Each of RBCCM and any other broker-dealer offering the notes have not offered, sold or otherwise made available and will not offer, sell or otherwise make available any of the notes, to any retail investor in the European Economic Area (“EEA”). For these purposes, the expression “offer” includes the communication in any form and by any means of sufficient information on the terms of the offer and the notes to be offered so as to enable an investor to decide to purchase or subscribe the notes, and a “retail investor” means a person who is one (or more) of: (a) a retail client, as defined in point (11) of Article 4(1) of Directive 2014/65/EU (as amended, “MiFID II”); or (b) a customer, within the meaning of Directive (EU) 2016/97, as amended, where that customer would not qualify as a professional client as defined in point (10) of Article 4(1) of MiFID II; or (c) not a qualified investor as defined in Regulation (EU) (2017/1129) (the “Prospectus Regulation”). Consequently, no key information document required by Regulation (EU) No 1286/2014 (as amended, the “PRIIPs Regulation”) for offering or selling the notes or otherwise making them available to retail investors in the EEA has been prepared, and therefore, offering or selling the notes or otherwise making them available to any retail investor in the EEA may be unlawful under the PRIIPs Regulation.

 

Each of RBCCM and any other broker-dealer offering the notes have not offered, sold or otherwise made available and will not offer, sell or otherwise make available any of the notes, to any retail investor in the United Kingdom.
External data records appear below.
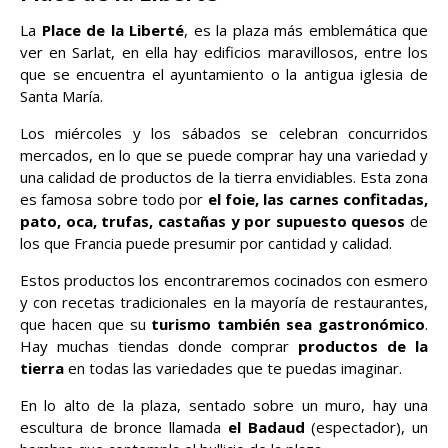
La
Place de la Liberté
, es la plaza más emblemática que
ver en Sarlat, en ella hay edificios maravillosos, entre los
que se encuentra el ayuntamiento o la antigua iglesia de
Santa María.
Los miércoles y los sábados se celebran concurridos
mercados, en lo que se puede comprar hay una variedad y
una calidad de productos de la tierra envidiables. Esta zona
es famosa sobre todo por
el foie, las carnes confitadas,
pato, oca, trufas, castañas y por supuesto quesos
de
los que Francia puede presumir por cantidad y calidad.
Estos productos los encontraremos cocinados con esmero
y con recetas tradicionales en la mayoría de restaurantes,
que hacen que su
turismo también sea gastronómico
.
Hay muchas tiendas donde comprar
productos de la
tierra
en todas las variedades que te puedas imaginar.
En lo alto de la plaza, sentado sobre un muro, hay una
escultura de bronce llamada
el Badaud
(espectador), un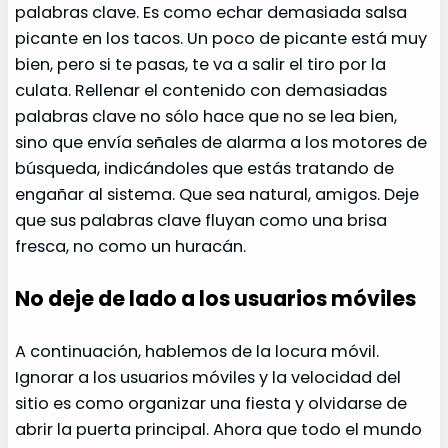
palabras clave. Es como echar demasiada salsa
picante en los tacos. Un poco de picante está muy
bien, pero si te pasas, te va a salir el tiro por la
culata. Rellenar el contenido con demasiadas
palabras clave no sólo hace que no se lea bien,
sino que envía señales de alarma a los motores de
búsqueda, indicándoles que estás tratando de
engañar al sistema. Que sea natural, amigos. Deje
que sus palabras clave fluyan como una brisa
fresca, no como un huracán.
No deje de lado a los usuarios móviles
A continuación, hablemos de la locura móvil.
Ignorar a los usuarios móviles y la velocidad del
sitio es como organizar una fiesta y olvidarse de
abrir la puerta principal. Ahora que todo el mundo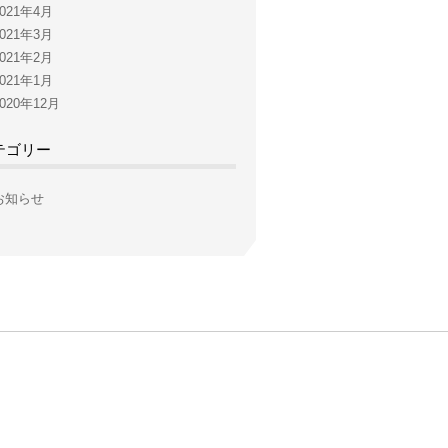
2021年4月
2021年3月
2021年2月
2021年1月
2020年12月
テゴリー
お知らせ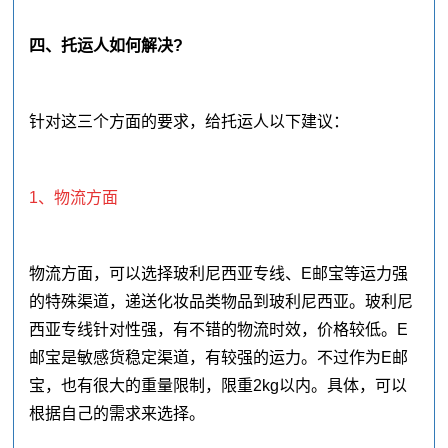
四、托运人如何解决?
针对这三个方面的要求，给托运人以下建议：
1、物流方面
物流方面，可以选择玻利尼西亚专线、E邮宝等运力强
的特殊渠道，递送化妆品类物品到玻利尼西亚。玻利尼
西亚专线针对性强，有不错的物流时效，价格较低。E
邮宝是敏感货稳定渠道，有较强的运力。不过作为E邮
宝，也有很大的重量限制，限重2kg以内。具体，可以
根据自己的需求来选择。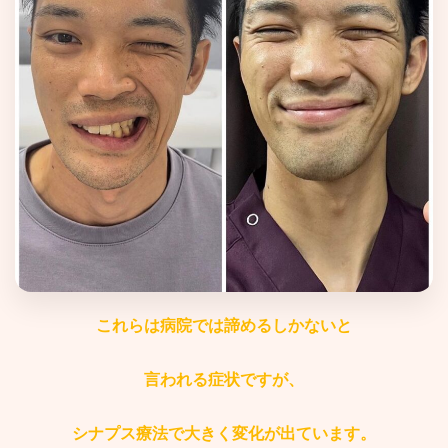
これらは病院では諦めるしかないと
言われる症状ですが、
シナプス療法で大きく変化が出ています。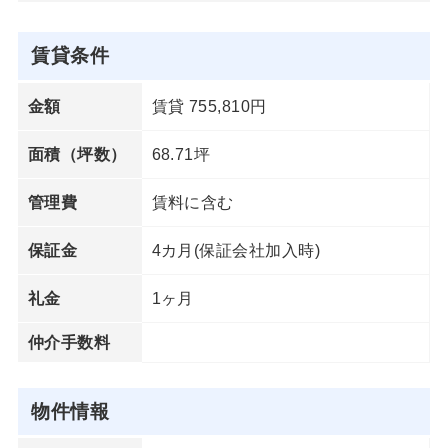
賃貸条件
賃貸 755,810円
金額
68.71坪
面積（坪数）
賃料に含む
管理費
4カ月(保証会社加入時)
保証金
1ヶ月
礼金
仲介手数料
物件情報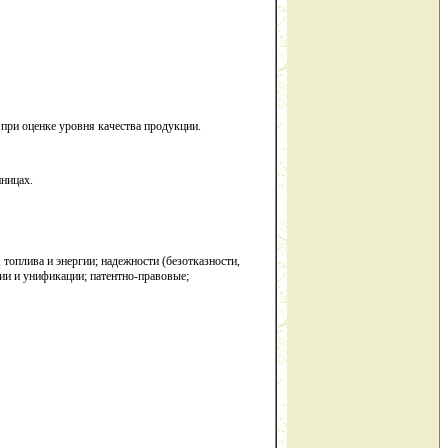
при оценке уровня качества продукции.
иницах.
оплива и энергии; надежности (безотказности,
ции и унификации; патентно-правовые;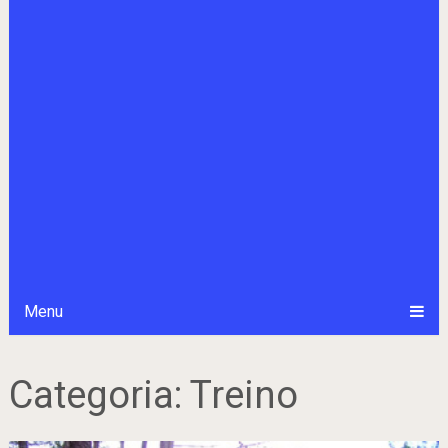
Menu
Categoria:
Treino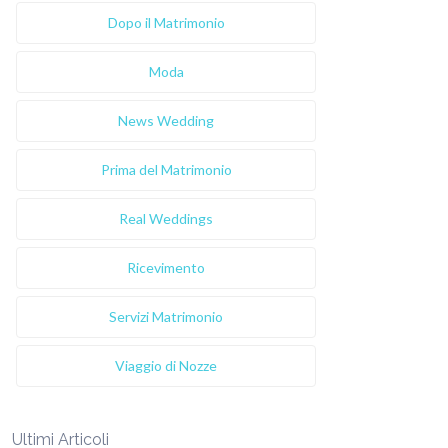
Dopo il Matrimonio
Moda
News Wedding
Prima del Matrimonio
Real Weddings
Ricevimento
Servizi Matrimonio
Viaggio di Nozze
Ultimi Articoli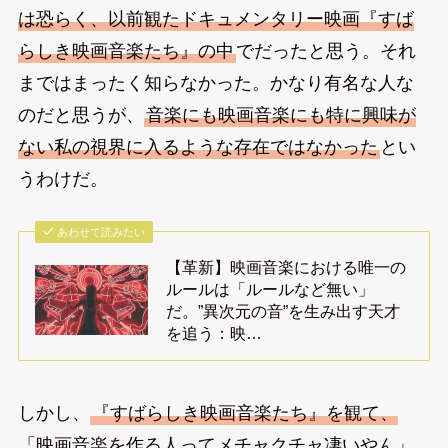
は恐らく、以前観たドキュメンタリー映画『すば
らしき映画音楽たち』の中
でだったと思う。それ
まではまったく知らなかった。かなり有名な人な
のだと思うが、
音楽にも映画音楽にも特に興味が
ない私の視界に入るような存在ではなかった
とい
うわけだ。
あわせて読みたい
【革新】映画音楽における唯一の
ルールは「ルールなど無い」
だ。”異次元の音”を生み出す天才
を追う：映…
しかし、
『すばらしき映画音楽たち』を観て、
「映画音楽を作る人ってメチャクチャ凄いやん」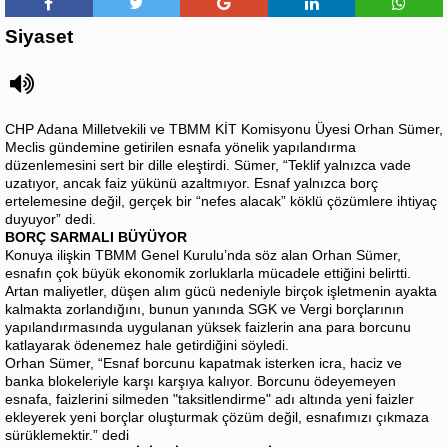
Siyaset
CHP Adana Milletvekili ve TBMM KİT Komisyonu Üyesi Orhan Sümer,
Meclis gündemine getirilen esnafa yönelik yapılandırma
düzenlemesini sert bir dille eleştirdi. Sümer, “Teklif yalnızca vade
uzatıyor, ancak faiz yükünü azaltmıyor. Esnaf yalnızca borç
ertelemesine değil, gerçek bir “nefes alacak” köklü çözümlere ihtiyaç
duyuyor” dedi.
BORÇ SARMALI BÜYÜYOR
Konuya ilişkin TBMM Genel Kurulu’nda söz alan Orhan Sümer,
esnafın çok büyük ekonomik zorluklarla mücadele ettiğini belirtti.
Artan maliyetler, düşen alım gücü nedeniyle birçok işletmenin ayakta
kalmakta zorlandığını, bunun yanında SGK ve Vergi borçlarının
yapılandırmasında uygulanan yüksek faizlerin ana para borcunu
katlayarak ödenemez hale getirdiğini söyledi.
Orhan Sümer, “Esnaf borcunu kapatmak isterken icra, haciz ve
banka blokeleriyle karşı karşıya kalıyor. Borcunu ödeyemeyen
esnafa, faizlerini silmeden "taksitlendirme" adı altında yeni faizler
ekleyerek yeni borçlar oluşturmak çözüm değil, esnafımızı çıkmaza
sürüklemektir.” dedi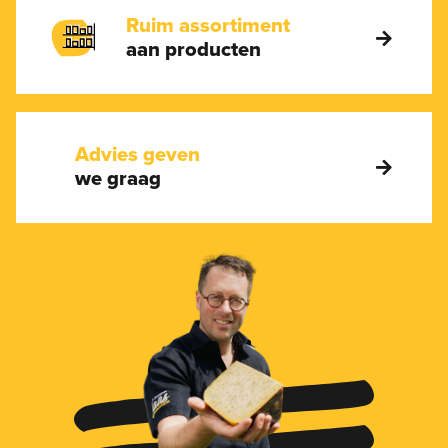
Ruim assortiment
aan producten
Advies geven
we graag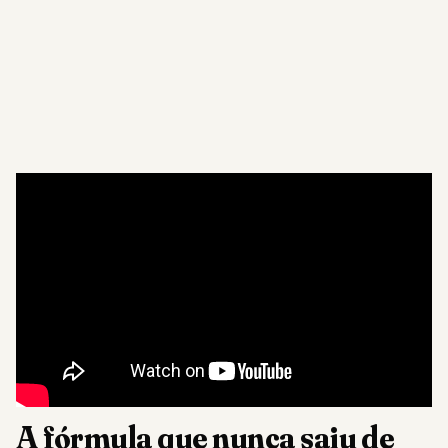
A fórmula que nunca saiu de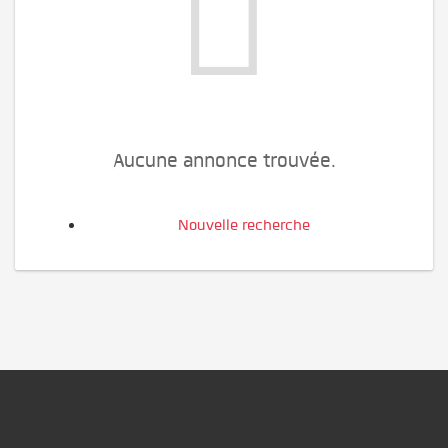
Aucune annonce trouvée.
Nouvelle recherche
For these purposes, the expression “offer” includes the communication in any form and by any means of sufficient information on the terms of the offer and the notes to be offered so as to enable an investor to decide to purchase or subscribe the notes, and a “retail investor” means a person who is one (or more) of: (a) a retail client, as defined in point (8) of Article 2 of Regulation (EU) No 2017/565 as it forms part of domestic law by virtue of the European Union (Withdrawal) Act 2018 (the “EUWA”); or (b) a customer within the meaning of the provisions of the Financial Services and Markets Act 2000 (the “FSMA”) and any rules or regulations made under the FSMA to implement Directive (EU) 2016/97, where that customer would not qualify as a professional client, as defined in point (8) of Article 2(1) of Regulation (EU) No 600/2014 as it forms part of domestic law by virtue of the EUWA; or (c) not a qualified investor as defined in Article 2 of Regulation (EU) (2017/1129) as it forms part of domestic law by virtue of the EUWA. Consequently, no key information document required by Regulation (EU) No 1286/2014 as it forms part of domestic law by virtue of the EUWA (the “UK PRIIPs Regulation”) for offering or selling the notes or otherwise making them available to retail investors in the UK has been prepared and therefore offering or selling the notes or otherwise making them available to any retail investor in the UK may be unlawful under the UK PRIIPs Regulation.